In the $200-$500 range, you've got the FMR RNP, ART MPA Gold (or Digital MPA), Grace 101 (for a few bucks more), Rane MS1B, SP VTB1, M-Audio DMP3, GT Brick . . . and these are all pres with lots of experience out there, they come with warranties, and you can have them at your door this week. And I have seen many PCBs, I guarantee you ART and Rane (and EH too, forgot them) look nothing like that one.
Wait. You've seen the PCB?
I didn't realize the Grace was quite that cheap. As for the others, the brick is nothing special from what I've seen of it. I pick my $20/channel Peavey mixer pres over the brick with regularity.... M-Audio pres are good, but they're hardly outstanding---a little brittle. I'm not that familiar with ART and Rane.
Or if you want to try DIY, there are the Gyraf designs, the Five Fish kit, all the lunchbox stuff . . .
It pretty much goes without saying that you can build something high quality for less than the cost of buying it pre-built from a boutique hardware manufacturer.
To extrapolate from the mic experience, this is my review: the first description of the condenser mics was, and I think this is a near quote, the brightest mics the poster had ever heard. In the sound samples posted, I thought the tube mic sounded nice. The ribbons sounded like ribbons, so no trouble there. I tended to agree with the poster's reaction to the other condenser mics.
Yup. Chinese FET condensers are universally junk, and I'm actually pretty impressed that the tubes tame that as much as they do. The capsules are pretty awful and inconsistent. That's why I only bought tubes and ribbons. As I understand it, with the exception of the first FET LDC on the products page, that was what almost everybody else did, too.
At a similar price multiple you claimed for the preamp, do you really think there isn't a better condenser mic? Say up to $300? You're talking Shure KSM27, 109, or SM81, AT3035 (or even AT2020), and their SDCs, the SP C range . . . people seem to like the CADs, and even the MXL tracks I've heard sounded fine in comparison.
There is such a glut of cheap Chinese mics that you can guarantee to be able to get a mic that is almost identical in every way for not dramatically more money. The only exceptions are the custom designs like the ACM-310. I haven't had enough time to track with that to have an opinion of it.
By contrast, I haven't seen a glut of well designed, mass-manufactured preamps out there. The cheap pres that I've seen people analyze have been cloned from designs by companies like Mackie, whose pres are lackluster at best to begin with, IMHO. Then, they cut corners like putting lots of electrolytic caps throughout the signal path. The resulting pres sound like you'd expect....
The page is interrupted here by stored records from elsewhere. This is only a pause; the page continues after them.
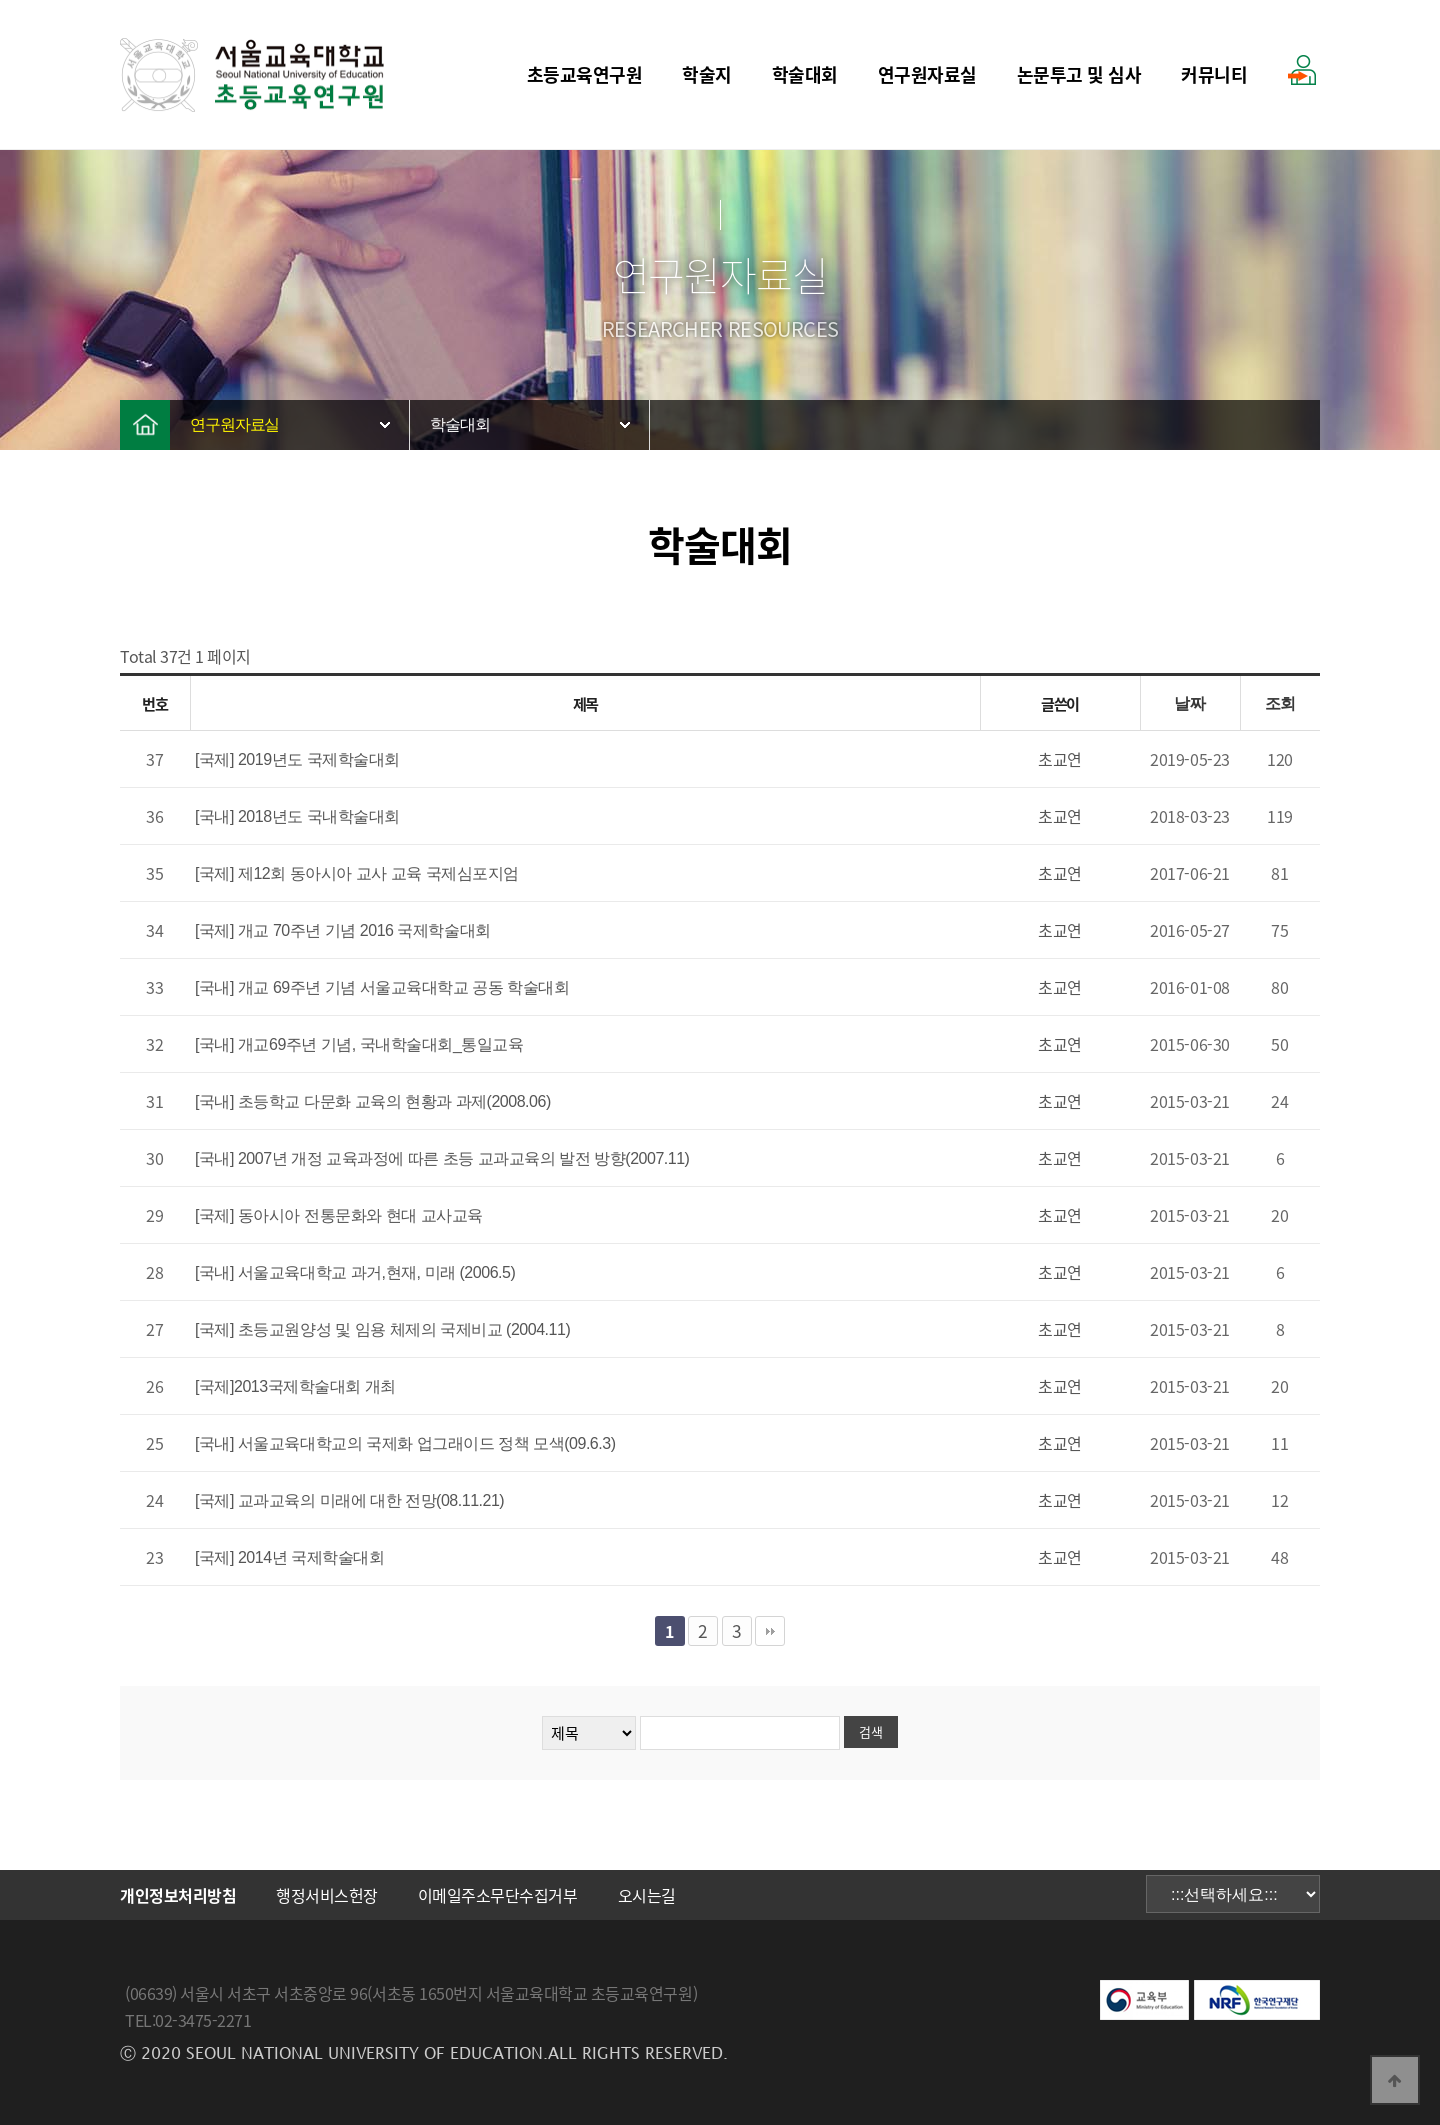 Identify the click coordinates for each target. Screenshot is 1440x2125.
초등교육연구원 (585, 74)
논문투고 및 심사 (1079, 74)
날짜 (1189, 703)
It's true the group buy was a good deal for ribbons, especially since it seems that some of the "professional" importers aren't doing any ribbon QC either. But if you look to Shinybox or one of the others who supposedly are inspecting or swapping trannies, that could still be a better path (albeit pricey) for those not comfortable with repair..
Agreed. Again, though, that's a problem that's very specific to ribbon mics. I can't imagine we'd find even a 1% defect rate on something involving what I suspect will involve a bunch of components placed onto a PCB by robots and wave soldered....
So from my outside perspective, it's been a mixed bag. That's hardly the kind of basis for the statement you made above.
Yes, it's a mixed bag. It's also a fairly well understood mixed bag with a lot of problems that are specific to microphones. I'm a lot more comfortable buying Chinese-manufactured products that don't involve any complex mechanical work like capsule manufacture. Heck, every computer I've bought in the last ten years falls into that category.